Today's studying involved "Dynamic Programming" and "Backtracking", which really turned out to be different names for little tricks I've used before in recursion. I'm going to have to look at them again, just to make sure I've got it straight, in case I get asked. I don't want to look like an idiot because I don't know something's name.

Especially if I use it all the time.

Anyway. I know why you're really here: today I tried a brainteaser from techinterview about pirates. It ARRRR-ta be a lot of fun.

Five pirates have captured a booty of 100 gold pieces. As you know, pirates use a seniority system when it comes to making decisions; in this case, the most senior pirate is pirate #5 and the least senior is pirate #1 (n00b).

You also know, of course, that pirates are **greedy**. And **bloodthirsty**. What sets this group of pirates apart, though, is how intelligent they are.

By which I mean that they're *really* smart (not noteworthy in the opposite direction).

Their method of dividing the 100 coins will be in keeping with pirate greed, violence, and seniority. The most senior pirate will propose a division of booty. **All** the pirates will vote to accept or reject the proposal. If **at least 50%** approve, the booty is divided according to the proposal. Otherwise, the propose-er walks the plank, and the **new** most senior pirate makes a new proposal.

Of course, having such massive brainpower, the most senior pirate makes a proposal that is automatically accepted. What was it?

When I told my kids about this one, they immediately got hung up on the seniority numbers. They wanted the #1 pirate to be the Pirate King. I told them that the numbers are how many days they've been on the job, and that helped sort them out.

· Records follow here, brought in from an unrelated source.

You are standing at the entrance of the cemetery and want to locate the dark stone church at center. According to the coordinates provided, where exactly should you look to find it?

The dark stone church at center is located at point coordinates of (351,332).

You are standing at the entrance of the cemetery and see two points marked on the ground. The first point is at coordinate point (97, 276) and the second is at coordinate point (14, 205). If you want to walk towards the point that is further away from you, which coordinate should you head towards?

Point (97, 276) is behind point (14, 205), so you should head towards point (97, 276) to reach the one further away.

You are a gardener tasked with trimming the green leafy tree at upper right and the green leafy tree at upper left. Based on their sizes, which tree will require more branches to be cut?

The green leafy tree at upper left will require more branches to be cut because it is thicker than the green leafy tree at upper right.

I originally expected this would degenerate into even shares. Then I started thinking: pirate #5 needs to make a better proposal than pirate #4 would, if he ever got the chance. That means more to #4 than he would get if he was splitting it up. And since #4 would have to make a better proposal to #3 than if *he* was doing the splitting... it suddenly looked like the n00b was going to get a lot of GP.

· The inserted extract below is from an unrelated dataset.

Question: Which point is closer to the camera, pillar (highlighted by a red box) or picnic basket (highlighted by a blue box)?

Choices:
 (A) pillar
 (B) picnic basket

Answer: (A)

But that was wrong way to think about it. After all, #5 doesn't really need #4's vote. He just needs three votes, and one of them can be his own. He just needs to convince *2 more pirates* to accept his proposal.

Let's think about backwards.

If there were only one pirate, he's the Captain. He gets it all. Yawn.

If there were only two pirates, the Captain gets it all, because he's guaranteed one vote, and that's all that's required for 50% with two pirates. Being greedy, he'll propose 100 gold for himself, none for the new guy. It's good to be the King.

But if there are three pirates, the Captain can't get it all. He needs to win over at least one other pirate. He can't win over pirate #2: that black-hearted swaggart wants him dead, so he can take all the gold. But pirate #1 knows that if he doesn't accept pirate #3's proposal, he'll get nothing, because pirate #2 will be the Captain and take it all.

So all pirate #3 has to do is offer one doubloon to pirate #1. He can take 99 for himself. That gets him the necessary two votes.

But what if there are four pirates? The Captain still only needs two votes, so he still only needs to win over one other pirate. Pirate #3 wants him dead, so that's not going to work. Pirate #1 wants him dead, because he knows he'll get at least one gold from pirate #3.

He could offer pirate #1 **two** GP, and take 98 for himself. But can he do any better?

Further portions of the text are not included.